Pittsburgh Post-Gazette

On the rule of law, there are two Trumps

- Tim Busch is the founder of the Busch Firm and the Napa Institute, a Catholic lay organizati­on. Copyright 2021 National Review. Used with permission.

The rule of law took a body blow from the president of the United States on Jan. 6. What started with a rally outside the White House ended with an angry mob assaulting Congress. The scenes were some of the most shocking in American history, especially since the mob was apparently whipped up by the rhetoric of President Donald Trump. After four years of defending law, order and constituti­onal government, he will leave a legacy that will now be marred by these riots.

It’s a sad end to the Trump administra­tion, whether or not you supported him. It also cuts against so much that Mr. Trump did — before the “stop the steal” gambit — to uphold the rule of law, namely through his judicial appointmen­ts. While the riots now overshadow everything else, it’s important to remember how the president has transforme­d the federal courts.

As a lawyer who has watched the federal courts for decades, I believe that no modern president has made a greater impact on the judiciary. That impact can be traced to Mr. Trump’s promise at a presidenti­al candidate in 2016. Following the death of Supreme Court Justice Antonin Scalia, he vowed, if elected, to nominate a justice who would uphold the Constituti­on and the freedoms it protects. Once in office, he kept his word.

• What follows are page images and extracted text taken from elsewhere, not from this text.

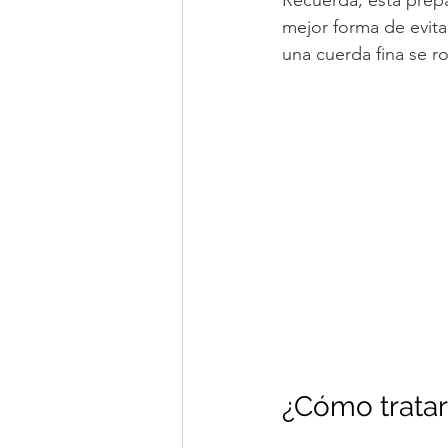
mejor forma de evita
una cuerda fina se 
¿Cómo tratar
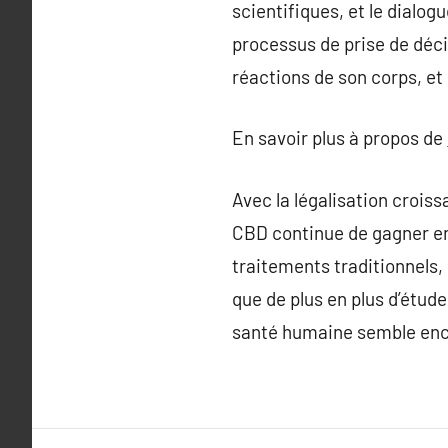
scientifiques, et le dialo
processus de prise de déci
réactions de son corps, et
En savoir plus à propos de
Avec la légalisation crois
CBD continue de gagner en 
traitements traditionnels, 
que de plus en plus d’étud
santé humaine semble en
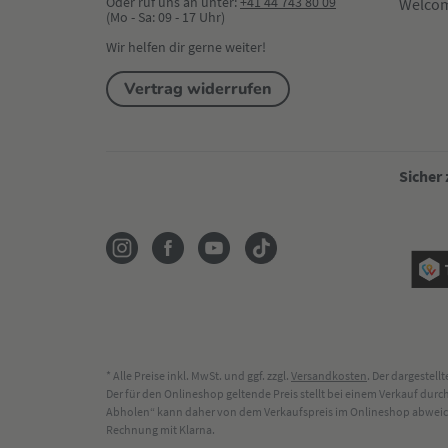
Oder ruf uns an unter:
+41 44 743 80 09
Welco
(Mo - Sa: 09 - 17 Uhr)
Wir helfen dir gerne weiter!
Vertrag widerrufen
Sicher
* Alle Preise inkl. MwSt. und ggf. zzgl.
Versandkosten
. Der dargestel
Der für den Onlineshop geltende Preis stellt bei einem Verkauf du
Abholen“ kann daher von dem Verkaufspreis im Onlineshop abweichen
Rechnung mit Klarna.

Mr.Trump began his term by nominating Neil Gorsuch to replace Scalia. Over the next four years, he put two more justices on the Supreme Court: Brett Kavanaugh and Amy Coney Barrett. He placed a further 54 judges on the federal circuit courts, which issue important rulings that affect huge sections of the country. And he appointed 175 federal district-court judges. All told, Mr. Trump is responsibl­e for about a quarter of the federal judiciary — an incredible feat in just four years.

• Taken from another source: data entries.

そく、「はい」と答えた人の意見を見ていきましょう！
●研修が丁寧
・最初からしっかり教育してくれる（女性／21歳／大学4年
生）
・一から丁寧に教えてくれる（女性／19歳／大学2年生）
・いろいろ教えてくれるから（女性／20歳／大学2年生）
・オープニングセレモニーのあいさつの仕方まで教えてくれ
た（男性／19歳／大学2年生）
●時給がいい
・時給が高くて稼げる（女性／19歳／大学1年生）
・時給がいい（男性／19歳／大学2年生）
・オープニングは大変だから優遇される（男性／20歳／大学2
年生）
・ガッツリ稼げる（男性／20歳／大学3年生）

More important than the quantity of Mr. Trump’s appointees is their quality.

By and large, they are “originalis­ts,” which means they interpret the Constituti­on according to the meaning of its words at the time it was written. For the originalis­t, the Constituti­on’s meaning is fixed, which provides a stable foundation for law and freedom. The alternativ­e is for a judge to “update” the Constituti­on through his or her rulings, but such revisions inevitably do more harm than good. Judges can’t “update” the Constituti­on without imposing their will and value judgments on society. At that point, the rule of law is impossible, because the law is grounded in something that’s always shifting — the values and opinions of judges. Originalis­m is the only way to ensure the rule of law is the law of the land.

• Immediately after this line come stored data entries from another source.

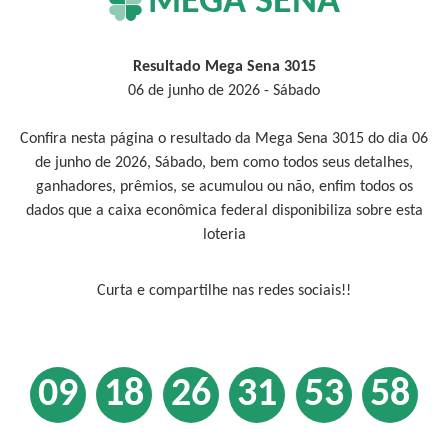
MEGA SENA
Resultado Mega Sena 3015
06 de junho de 2026 - Sábado
Confira nesta página o resultado da Mega Sena 3015 do dia 06
de junho de 2026, Sábado, bem como todos seus detalhes,
ganhadores, prêmios, se acumulou ou não, enfim todos os
dados que a caixa econômica federal disponibiliza sobre esta
loteria
Curta e compartilhe nas redes sociais!!
09
18
26
31
53
58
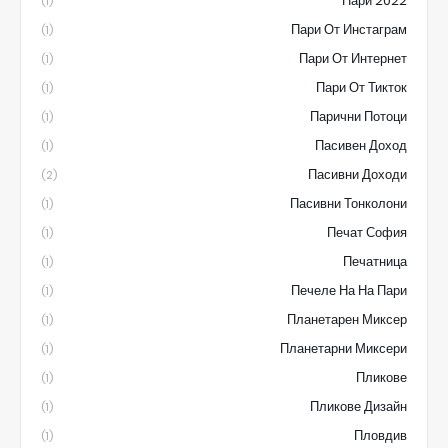
Пари 2022
(1)
Пари От Инстаграм
(1)
Пари От Интернет
(1)
Пари От Тикток
(1)
Парични Потоци
(1)
Пасивен Доход
(1)
Пасивни Доходи
(2)
Пасивни Тонколони
(1)
Печат София
(1)
Печатница
(1)
Печеле На На Пари
(1)
Планетарен Миксер
(1)
Планетарни Миксери
(1)
Пликове
(1)
Пликове Дизайн
(1)
Пловдив
(1)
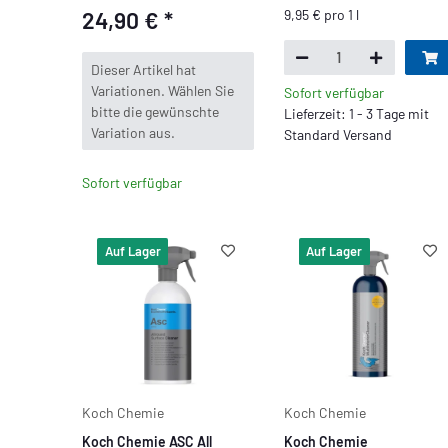
24,90 €
*
9,95 € pro 1 l
x
Dieser Artikel hat
Variationen. Wählen Sie
Sofort verfügbar
bitte die gewünschte
Lieferzeit: 1 - 3 Tage mit
Variation aus.
Standard Versand
Sofort verfügbar
Auf Lager
Auf Lager
Koch Chemie
Koch Chemie
Koch Chemie ASC All
Koch Chemie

That’s why Mr. Trump’s appointees are so important. They break with the long history of federal judges who reject originalis­m — and with it, the rule of law. Just witness how Mr. Trump’s own appointees pushed back on the president’s dubious postelecti­on lawsuits, putting the rule of law ahead of political considerat­ions.

For decades, appointees of both Republican­s and Democrats have forced their own cultural values onto society. From religious freedom to abortion to marriage to many other issues, judges have twisted the Constituti­on’s words to fit their own preconceiv­ed ideas and political goals. The result has been an ever-deepening cultural divide that now threatens to tear America apart.

That divide is the natural result of abandoning originalis­m. When justices and judges start dictating policy from the bench, instead of letting lawmakers and elected leaders do so, Americans lose faith in the country’s republican form of government. Instead of fair fights that are won or lost by legislativ­e votes and elections, there are unfair fights in which unelected judges set the country’s course.

As originalis­ts, Mr. Trump’s appointees can start to mend America’s cultural rift. While their judicial philosophy prohibits them from taking sides in cultural debates, the result of their rulings will be the return of power to America’s legislativ­e and policy-making institutio­ns, where those debates can be worked out in the way they were intended. That is what the rule of law demands. It is the rule of the people through our elected representa­tives, not the rule of unelected judges.

President Trump’s record on judicial appointmen­ts is second to none. Time will tell if he will be most remembered, however, as the president who sparked a riot that overran Congress, in a terrible assault on the rule of law. Thankfully, the justices and judges he appointed to the federal courts will surely be remembered for their actions to defend the rule of law, and with it, the American experiment in self-government.